(GIVEN ENTRIES)
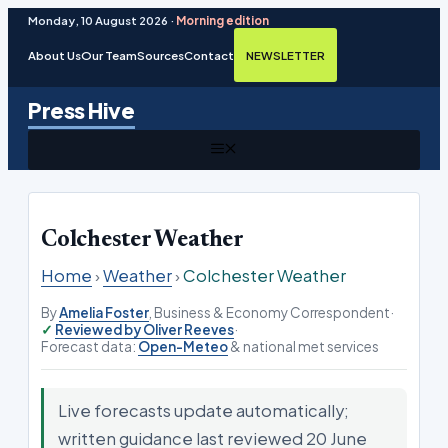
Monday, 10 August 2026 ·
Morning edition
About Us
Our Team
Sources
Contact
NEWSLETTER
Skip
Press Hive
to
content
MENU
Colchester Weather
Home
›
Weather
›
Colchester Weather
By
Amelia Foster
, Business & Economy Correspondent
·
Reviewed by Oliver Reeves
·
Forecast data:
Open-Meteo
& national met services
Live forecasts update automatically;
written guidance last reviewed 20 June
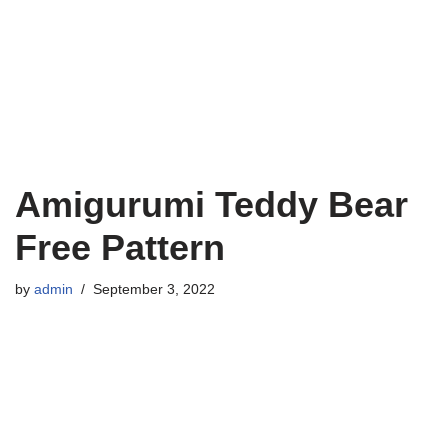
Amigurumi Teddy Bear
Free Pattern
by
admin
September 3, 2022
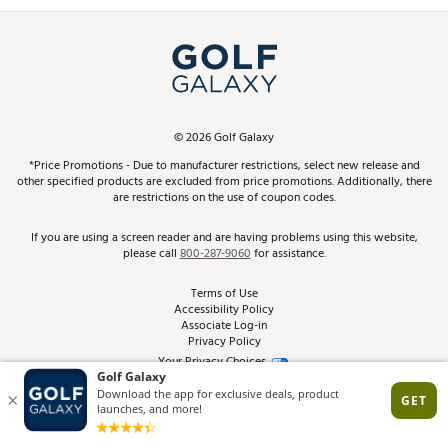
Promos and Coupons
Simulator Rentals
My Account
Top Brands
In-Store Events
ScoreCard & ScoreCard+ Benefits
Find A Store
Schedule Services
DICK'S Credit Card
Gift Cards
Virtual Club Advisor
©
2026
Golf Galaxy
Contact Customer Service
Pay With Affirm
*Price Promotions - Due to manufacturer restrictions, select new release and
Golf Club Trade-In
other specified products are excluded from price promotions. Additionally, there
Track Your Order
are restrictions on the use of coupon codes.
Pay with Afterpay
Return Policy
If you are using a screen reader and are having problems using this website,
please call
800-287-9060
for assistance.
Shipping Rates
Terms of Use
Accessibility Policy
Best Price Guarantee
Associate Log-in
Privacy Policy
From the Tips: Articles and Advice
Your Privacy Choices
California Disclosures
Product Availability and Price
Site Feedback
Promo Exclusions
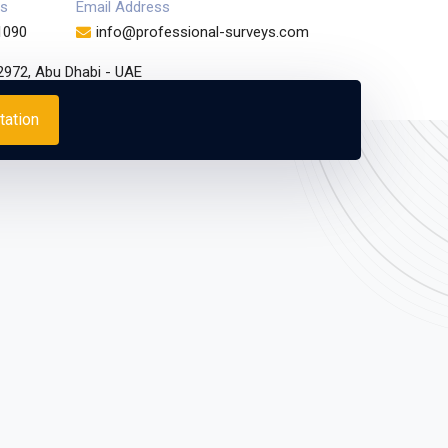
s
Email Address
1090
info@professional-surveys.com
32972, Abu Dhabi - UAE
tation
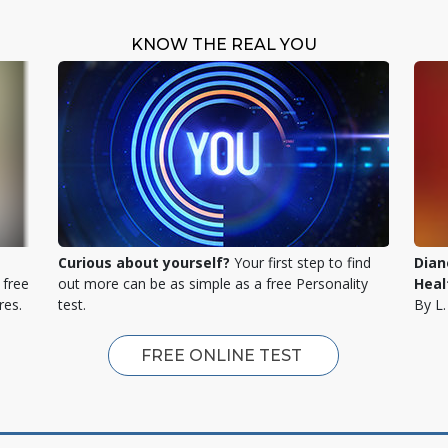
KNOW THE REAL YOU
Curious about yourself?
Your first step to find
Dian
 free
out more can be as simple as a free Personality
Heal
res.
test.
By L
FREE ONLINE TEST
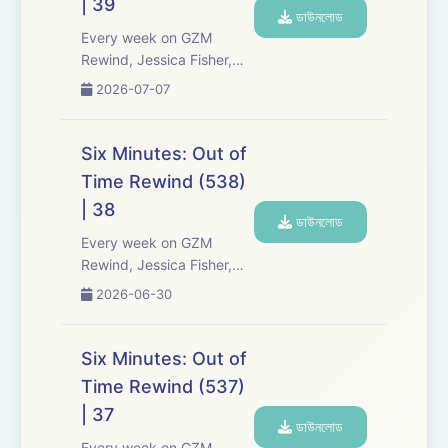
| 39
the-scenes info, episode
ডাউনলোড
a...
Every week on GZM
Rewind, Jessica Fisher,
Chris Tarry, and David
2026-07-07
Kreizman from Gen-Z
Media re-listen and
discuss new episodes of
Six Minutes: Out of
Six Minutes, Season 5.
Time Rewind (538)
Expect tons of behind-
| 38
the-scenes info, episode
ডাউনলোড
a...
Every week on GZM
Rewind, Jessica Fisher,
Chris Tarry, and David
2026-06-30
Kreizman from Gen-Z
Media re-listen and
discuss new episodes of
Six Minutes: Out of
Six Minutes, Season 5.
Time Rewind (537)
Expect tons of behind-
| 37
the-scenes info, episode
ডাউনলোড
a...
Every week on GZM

(YOUR TASK) All records above are to be repeated exactly, with the images left out.

(RESPONSE TO THIS TASK)
Monday, 10 August 2026 ·
Morning edition
About Us
Our Team
Sources
Contact
NEWSLETTER
Skip
Press Hive
to
content
MENU
Colchester Weather
Home
›
Weather
›
Colchester Weather
By
Amelia Foster
, Business & Economy Correspondent
·
Reviewed by Oliver Reeves
·
Forecast data:
Open-Meteo
& national met services
Live forecasts update automatically;
written guidance last reviewed 20 June
Amigurumi Teddy Bear
Free Pattern
by
admin
September 3, 2022
Promos and Coupons
Simulator Rentals
My Account
Top Brands
In-Store Events
ScoreCard & ScoreCard+ Benefits
Find A Store
Schedule Services
DICK'S Credit Card
Gift Cards
Virtual Club Advisor
©
2026
Golf Galaxy
Contact Customer Service
Pay With Affirm
*Price Promotions - Due to manufacturer restrictions, select new release and
Golf Club Trade-In
other specified products are excluded from price promotions. Additionally, there
Track Your Order
are restrictions on the use of coupon codes.
Pay with Afterpay
Return Policy
If you are using a screen reader and are having problems using this website,
please call
800-287-9060
for assistance.
Shipping Rates
Terms of Use
Accessibility Policy
Best Price Guarantee
Associate Log-in
Privacy Policy
From the Tips: Articles and Advice
Your Privacy Choices
California Disclosures
Product Availability and Price
Site Feedback
Promo Exclusions
s
Email Address
1090
info@professional-surveys.com
32972, Abu Dhabi - UAE
tation
KNOW THE REAL YOU
Curious about yourself?
Your first step to find
Dian
 free
out more can be as simple as a free Personality
Heal
res.
test.
By L
FREE ONLINE TEST
| 39
the-scenes info, episode
ডাউনলোড
a...
Every week on GZM
Rewind, Jessica Fisher,
Chris Tarry, and David
2026-07-07
Kreizman from Gen-Z
Media re-listen and
discuss new episodes of
Six Minutes: Out of
Six Minutes, Season 5.
Time Rewind (538)
Expect tons of behind-
| 38
the-scenes info, episode
ডাউনলোড
a...
Every week on GZM
Rewind, Jessica Fisher,
Chris Tarry, and David
2026-06-30
Kreizman from Gen-Z
Media re-listen and
discuss new episodes of
Six Minutes: Out of
Six Minutes, Season 5.
Time Rewind (537)
Expect tons of behind-
| 37
the-scenes info, episode
ডাউনলোড
a...
Every week on GZM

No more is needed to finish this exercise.